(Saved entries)
__________

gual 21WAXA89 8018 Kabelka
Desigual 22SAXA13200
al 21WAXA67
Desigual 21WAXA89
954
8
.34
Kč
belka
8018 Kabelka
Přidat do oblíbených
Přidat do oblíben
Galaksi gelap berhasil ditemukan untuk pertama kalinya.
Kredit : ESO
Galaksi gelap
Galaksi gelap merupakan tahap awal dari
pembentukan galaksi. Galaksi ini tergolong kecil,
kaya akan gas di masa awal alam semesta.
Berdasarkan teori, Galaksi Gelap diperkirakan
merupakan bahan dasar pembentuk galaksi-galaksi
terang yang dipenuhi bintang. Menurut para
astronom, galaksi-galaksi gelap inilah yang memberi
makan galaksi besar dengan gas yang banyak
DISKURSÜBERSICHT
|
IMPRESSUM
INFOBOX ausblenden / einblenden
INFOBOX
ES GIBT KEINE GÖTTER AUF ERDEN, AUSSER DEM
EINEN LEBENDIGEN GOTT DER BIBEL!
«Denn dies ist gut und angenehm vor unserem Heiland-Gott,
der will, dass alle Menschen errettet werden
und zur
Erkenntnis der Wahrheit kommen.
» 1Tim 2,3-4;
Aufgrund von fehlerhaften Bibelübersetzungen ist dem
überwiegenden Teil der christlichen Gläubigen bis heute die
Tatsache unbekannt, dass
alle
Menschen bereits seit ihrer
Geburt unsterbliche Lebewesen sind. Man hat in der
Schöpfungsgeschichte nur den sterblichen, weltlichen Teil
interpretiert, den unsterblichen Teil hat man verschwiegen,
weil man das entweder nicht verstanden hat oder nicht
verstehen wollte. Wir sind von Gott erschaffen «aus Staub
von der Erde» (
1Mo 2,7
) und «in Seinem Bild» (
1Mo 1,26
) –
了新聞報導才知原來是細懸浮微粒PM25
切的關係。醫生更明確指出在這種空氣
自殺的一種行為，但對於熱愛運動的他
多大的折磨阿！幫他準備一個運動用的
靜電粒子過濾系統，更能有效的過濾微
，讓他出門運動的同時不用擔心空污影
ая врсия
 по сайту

__________

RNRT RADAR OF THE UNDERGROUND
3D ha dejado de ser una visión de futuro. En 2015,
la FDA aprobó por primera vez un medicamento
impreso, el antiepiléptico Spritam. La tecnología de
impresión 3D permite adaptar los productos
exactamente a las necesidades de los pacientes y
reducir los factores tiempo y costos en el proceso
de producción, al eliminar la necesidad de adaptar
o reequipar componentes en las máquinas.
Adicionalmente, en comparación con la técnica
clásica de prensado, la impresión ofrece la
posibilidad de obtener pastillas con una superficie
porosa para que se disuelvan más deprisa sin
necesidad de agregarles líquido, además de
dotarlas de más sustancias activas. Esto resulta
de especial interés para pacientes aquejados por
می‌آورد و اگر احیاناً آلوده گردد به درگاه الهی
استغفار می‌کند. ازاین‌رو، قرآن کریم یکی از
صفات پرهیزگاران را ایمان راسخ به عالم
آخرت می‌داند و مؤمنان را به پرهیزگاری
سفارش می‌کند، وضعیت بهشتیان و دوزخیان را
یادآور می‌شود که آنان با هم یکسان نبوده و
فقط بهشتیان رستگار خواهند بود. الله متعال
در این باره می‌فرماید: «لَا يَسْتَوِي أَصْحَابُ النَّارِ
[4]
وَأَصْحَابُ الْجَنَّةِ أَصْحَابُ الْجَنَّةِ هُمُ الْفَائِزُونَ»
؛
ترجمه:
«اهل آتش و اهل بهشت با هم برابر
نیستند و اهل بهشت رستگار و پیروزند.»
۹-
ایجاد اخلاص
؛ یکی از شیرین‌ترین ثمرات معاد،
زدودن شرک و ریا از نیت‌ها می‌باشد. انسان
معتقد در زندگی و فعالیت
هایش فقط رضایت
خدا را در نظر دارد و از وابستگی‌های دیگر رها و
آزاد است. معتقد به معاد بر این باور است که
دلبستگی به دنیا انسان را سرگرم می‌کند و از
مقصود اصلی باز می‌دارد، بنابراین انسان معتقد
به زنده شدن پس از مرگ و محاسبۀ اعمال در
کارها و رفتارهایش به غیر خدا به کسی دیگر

__________

_Problem_
Find out how many lines above hold "Desigual". Write only the number.

_Completed task_
2